This computed value is O.K.

Testing X^((X + 1) / (X - 1)) vs. exp(2) = 7.38905609893065041e+00 as X -> 1.
ERROR: Severity: DEFECT:  Calculated 1.00000000000000000e+00 for
        (1 + (0.00000000000000000e+00) ^ (inf);
        differs from correct value by -6.38905609893065041e+00 .
        This much error may spoil financial
        calculations involving tiny interest rates.
Testing powers Z^Q at four nearly extreme values.
 ... no discrepancies found.

Searching for Overflow threshold:
This may generate an error.
Can `Z = -Y' overflow?
Trying it on Y = -inf .
finds a ERROR: Severity: FLAW:  -(-Y) differs from Y.
Overflow threshold is V  = -inf .
Overflow saturates at V0 = inf .
No Overflow should be signaled for V * 1 = -inf
                           nor for V / 1 = -inf .
Any overflow signal separating this * from the one
above is a DEFECT.
ERROR: Severity: FAILURE:  Comparisons involving +--inf, +-inf
and +-0 are confused by Overflow.
ERROR: Severity: SERIOUS DEFECT:    X / X differs from 1 when X = 1.00000000000000000e+00
  instead, X / X - 1/2 - 1/2 = 1.08420217248550443e-19 .
ERROR: Severity: SERIOUS DEFECT:    X / X differs from 1 when X = -inf
  instead, X / X - 1/2 - 1/2 = nan .
ERROR: Severity: SERIOUS DEFECT:    X / X differs from 1 when X = 0.00000000000000000e+00
  instead, X / X - 1/2 - 1/2 = nan .

What message and/or values does Division by Zero produce?
    Trying to compute 1 / 0 produces ...  inf .

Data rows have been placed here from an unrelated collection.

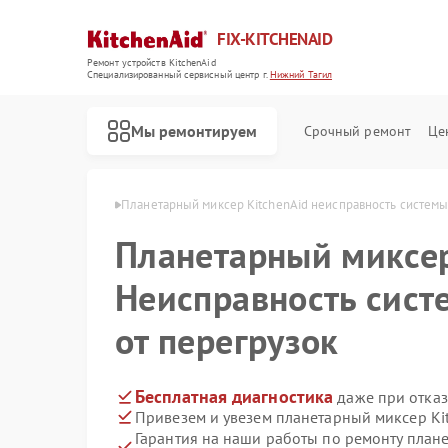
FIX-KITCHENAID
Ремонт устройств KitchenAid
Специализированный cервисный центр г.
Нижний Тагил
Мы ремонтируем
Срочный ремонт
Це
Aid в Нижнем Тагиле
Планетарный миксер KitchenAid неисправность системы
Планетарный миксе
Неисправность сис
от перегрузок
Бесплатная диагностика
даже при отказ
Привезем и увезем планетарный миксер Ki
Гарантия на наши работы по ремонту план
Ремонт кофемашин KitchenAid
Ремонт посудомоечных машин KitchenAid
Ремонт холодильников KitchenAid
Ремонт духовых шкафов KitchenAid
Ремонт варочных панелей KitchenAid
Ремонт микроволновых печей KitchenAid
Ремонт стиральных машин KitchenAid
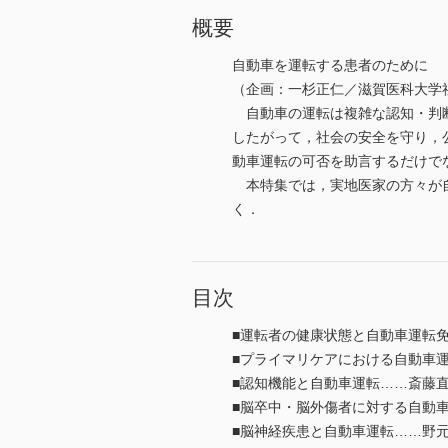
概要
自動車を運転する患者のために
（企画：一杉正仁／滋賀医科大学
自動車の運転は複雑な認知・判断
したがって，社会の安全を守り，
動車運転の可否を助言するだけで
本特集では，実地医家の方々が自
く．
目次
■運転者の健康状態と自動車運転
■プライマリケアにおける自動車
■認知機能と自動車運転……斎藤
■脳卒中・脳外傷者に対する自動
■脳神経疾患と自動車運転……野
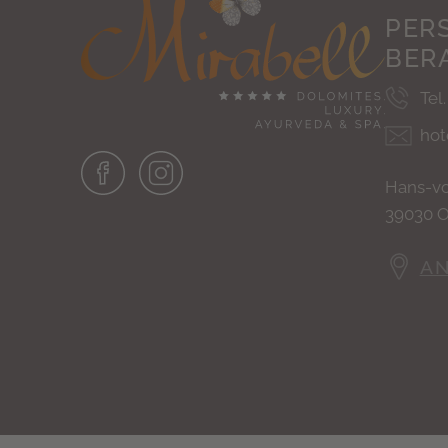
PER
BER
Tel
hot
Hans-vo
39030 Ol
AN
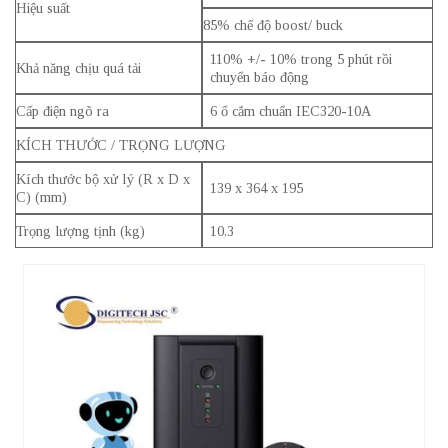
Hiệu suất
85% chế độ boost/ buck
110% +/- 10% trong 5 phút rồi
Khả năng chịu quá tải
chuyển báo động
Cấp điện ngõ ra
6 ổ cắm chuẩn IEC320-10A
KÍCH THƯỚC / TRỌNG LƯỢNG
Kích thước bộ xử lý (R x D x
139 x 364 x 195
C) (mm)
Trọng lượng tịnh (kg)
10,3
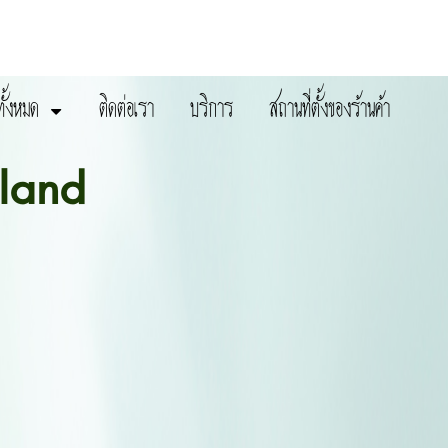
ทั้งหมด
ติดต่อเรา
บริการ
สถานที่ตั้งของร้านค้า
land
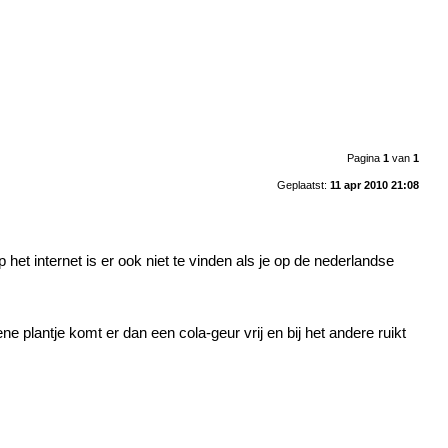
Pagina
1
van
1
Geplaatst:
11 apr 2010 21:08
het internet is er ook niet te vinden als je op de nederlandse
ene plantje komt er dan een cola-geur vrij en bij het andere ruikt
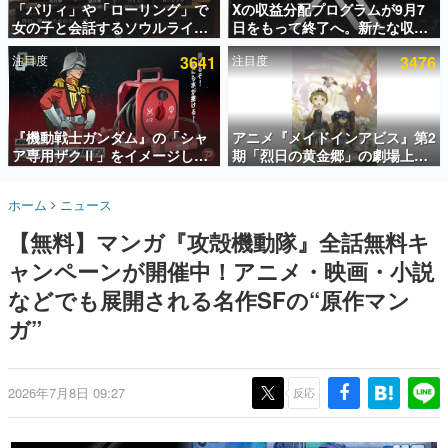
「パリィ」や「ローリング」で
Xの収益分配プログラムが9月7
女の子と会話するソウルライク
日をもって終了へ。新たな収益
インタビュー
恋愛ゲーム『小早川さんはソウ
化制度「Original Content
注目度
3641
注目度
3476
ルライク』無料公開。返事に失
Rewards Program」を発表
連載・特集一覧
敗すると「YOU DIED」
殿堂入り記事
SNS拡散数が数千以上！ ページビュー数万以上！ などな
『機動戦士ガンダム』の「シャ
アニメ『メイドインアビス』第2
ど。多くの人々に読まれた、電ファミ渾身の“殿堂入り”記
ア専用ザクⅡ」をイメージした
期「烈日の黄金郷」の劇場上映
事をまとめました。
散水ホースリールが予約開始。
が決定！レグ役・伊瀬茉莉也さ
本体にはシャアのパーソナルマ
んらが登壇する舞台挨拶も実施
ゲームの企画書
ホーム
ニュース
ークやジオン公国軍のエンブレ
名作ゲームクリエイターの方々に製作時のエピソードをお
聞きし、ヒットする企画（ゲーム）とは何か？を探ってい
ム、型式番号などを配置
【無料】マンガ『攻殻機動隊』全話無料キ
きます。
ャンペーンが開催中！アニメ・映画・小説
赫本
この物語を解いてはいけない。『赫本』は、〈試験問題〉
などでも展開される名作SFの“原作マン
の形をした短編ホラー小説集です。
ガ”
新世代に訊く
これからのデジタルゲーム市場を担う若きクリエイター達
の姿を追い、彼らのルーツと情熱を探っていきます。
2026年7月8日 09:27
反応
ゲーム世代の作家たち
ゲームに多大な影響を受けた作家さんに取材し、ゲームが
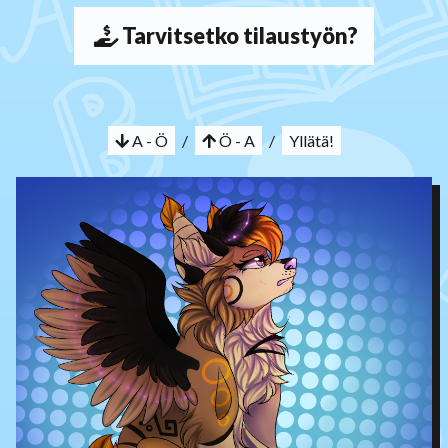
Tarvitsetko tilaustyön?
A - Ö
/
Ö - A
/
Yllätä!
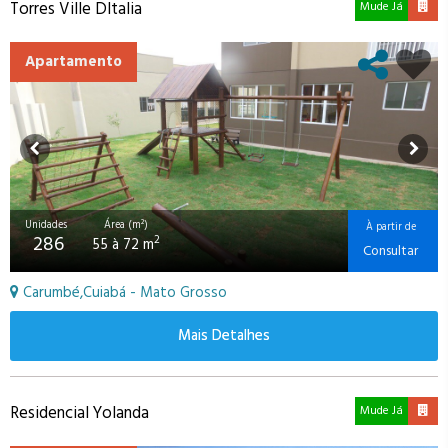
Torres Ville DItalia
Mude Já
Apartamento
Unidades
Área (m²)
À partir de
286
2
55 à 72 m
Consultar
Carumbé,Cuiabá - Mato Grosso
Mais Detalhes
Residencial Yolanda
Mude Já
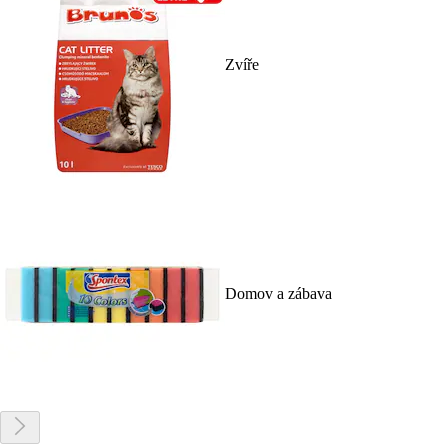
Zvíře
Domov a zábava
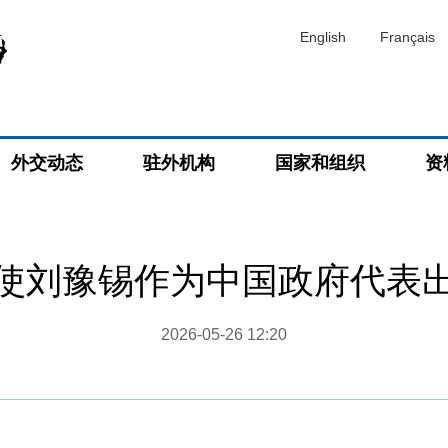
English
Français
外交动态
驻外机构
国家和组织
资
使刘豫锡作为中国政府代表
2026-05-26 12:20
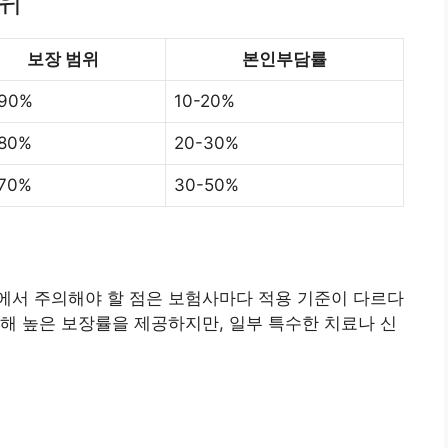
범위
보장 범위
본인부담률
-90%
10-20%
80%
20-30%
70%
30-50%
에서 주의해야 할 점은 보험사마다 적용 기준이 다르다
해 높은 보장률을 제공하지만, 일부 특수한 치료나 신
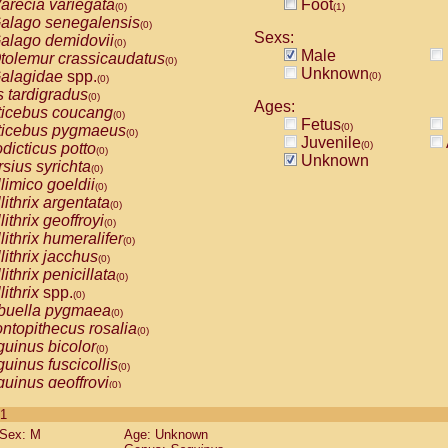
arecia variegata
Foot
(0)
(1)
alago senegalensis
(0)
Sexs:
alago demidovii
(0)
Male
tolemur crassicaudatus
(0)
Unknown
alagidae
spp.
(0)
(0)
s tardigradus
(0)
Ages:
ticebus coucang
(0)
Fetus
(0)
ticebus pygmaeus
(0)
Juvenile
(0)
dicticus potto
(0)
Unknown
rsius syrichta
(0)
limico goeldii
(0)
lithrix argentata
(0)
lithrix geoffroyi
(0)
lithrix humeralifer
(0)
lithrix jacchus
(0)
lithrix penicillata
(0)
lithrix
spp.
(0)
buella pygmaea
(0)
ntopithecus rosalia
(0)
uinus bicolor
(0)
uinus fuscicollis
(0)
uinus geoffroyi
(0)
uinus imperator
(0)
 1
uinus labiatus
(0)
Sex: M
Age: Unknown
guinus leucopus
(0)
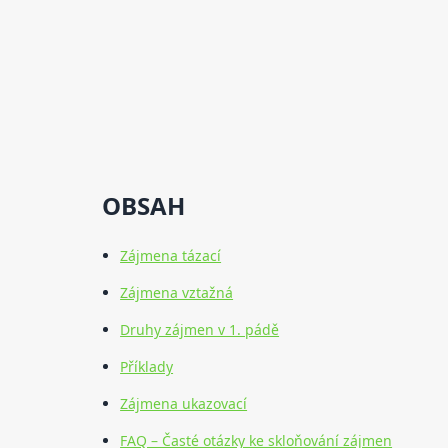
OBSAH
Zájmena tázací
Zájmena vztažná
Druhy zájmen v 1. pádě
Příklady
Zájmena ukazovací
FAQ – Časté otázky ke skloňování zájmen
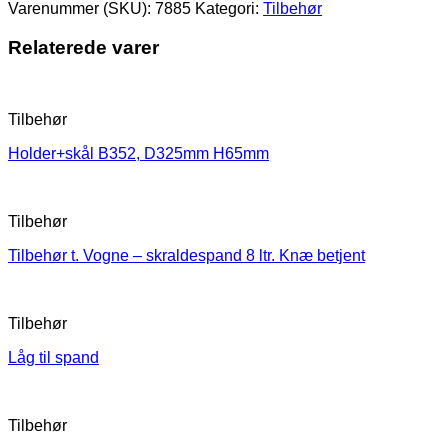
Varenummer (SKU):
7885
Kategori:
Tilbehør
Relaterede varer
Tilbehør
Holder+skål B352, D325mm H65mm
Tilbehør
Tilbehør t. Vogne – skraldespand 8 ltr. Knæ betjent
Tilbehør
Låg til spand
Tilbehør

    Trying to compute 0 / 0 produces ...  nan .

The number of  FAILUREs  encountered =       4.
The number of  SERIOUS DEFECTs  discovered = 5.
The number of  DEFECTs  discovered =         3.
The number of  FLAWs  discovered =           2.

The arithmetic diagnosed has unacceptable Serious Defects.
Potentially fatal FAILURE may have spoiled this program's subsequent diagnoses.
END OF TEST.
*** END OF PARANOIA TEST ***

EXECUTIVE SHUTDOWN! Any key to reboot...

Optimization and the -O2 is not the primary culprit here. 优化和-O2并不是这里的主要原因。 The test suite you are running can fail in a C implementation with other optimization scenarios. 您运行的测试套件在其他优化方案的C实施中可能会失败。 The primary problem in this case appears to be that the Paranoia test is testing whether floating-point arithmetic is consistent and has various properties, but the floating-point arithmetic in the C implementation you are using is not consistent because sometimes it uses 80-bit arithmetic and sometimes it uses 64-bit arithmetic (or an approximation to it, such as using 80-bit arithmetic but rounding results to 64-bit floating-point). 在这种情况下,主要问题似乎是Paranoia测试正在测试浮点算术是否一致并且具有各种属性,但是您使用的C实现中的浮点算术不一致,因为有时它使用80位算术,有时使用64位算术(或近似方法,例如使用80位算术,但将结果四舍五入为64位浮点数)。

Initially, the test finds a number U1 such that 1-U1 differs from 1 , and there are no representable values between 1-U1 and 1 . 最初,测试会找到一个数字U1 ,以使1-U11不同,并且在1-U11之间没有可表示的值。 That is, U1 is the step size from 1 down to the next representable value in the floating-point format. 也就是说, U1是从1到浮点格式的下一个可表示值的步长。 In your case, the test finds that U1 is about 5.4210109e-20. 在您的情况下,测试发现U1约为5.4210109e-20。 This U1 is exactly 2 -64 . U1正好是2 -64 The Intel processor you are running on has an 80-bit floating-point format in which the significand (the fraction part of the floating-point representation) has 64 bits. 您正在运行的Intel处理器具有80位浮点格式,其中有效数字(浮点表示的小数部分)具有64位。 This 64-bit width of the significand is responsible for the step size being 2 -64 , so it is why U1 is 2 -64 . 有效位数的此64位宽度导致步长为2 -64 ,因此这就是U1为2 -64的原因

Later, the test evaluates (1-U1)-1/2 and compares it to 1/2 . 之后,测试评估(1-U1)-1/2并将其与1/2进行比较。 Since 1-U1 is less than 1, subtracting 1/2 should make produce a result less than 1/2. 由于1-U1小于1,因此减去1/2应该使结果小于1/2。 However, in this case, your C implementation is evaluating 1-U1 with 64-bit arithmetic, which has a 53-bit significand. 但是,在这种情况下,您的C实现使用64位算术来评估1-U1 ,该算术的有效位数为53位。 With a 53-bit significand, 1-U1 cannot be represented exactly. 对于53位有效数字,不能精确表示1-U1 Since it is very close to 1, the mathematical value of 1-U1 is rounded to 1 in the 64-bit format. 由于它非常接近于1,因此以64位格式将1-U1的数学值四舍五入为1。 Then subtracting 1/2 from this 1 yields 1/2. 然后从1减去1/2得出1/2。 This 1/2 is not less than 1/2, so the comparison fails, and the program reports an error. 该1/2不小于1/2,因此比较失败,并且程序报告错误。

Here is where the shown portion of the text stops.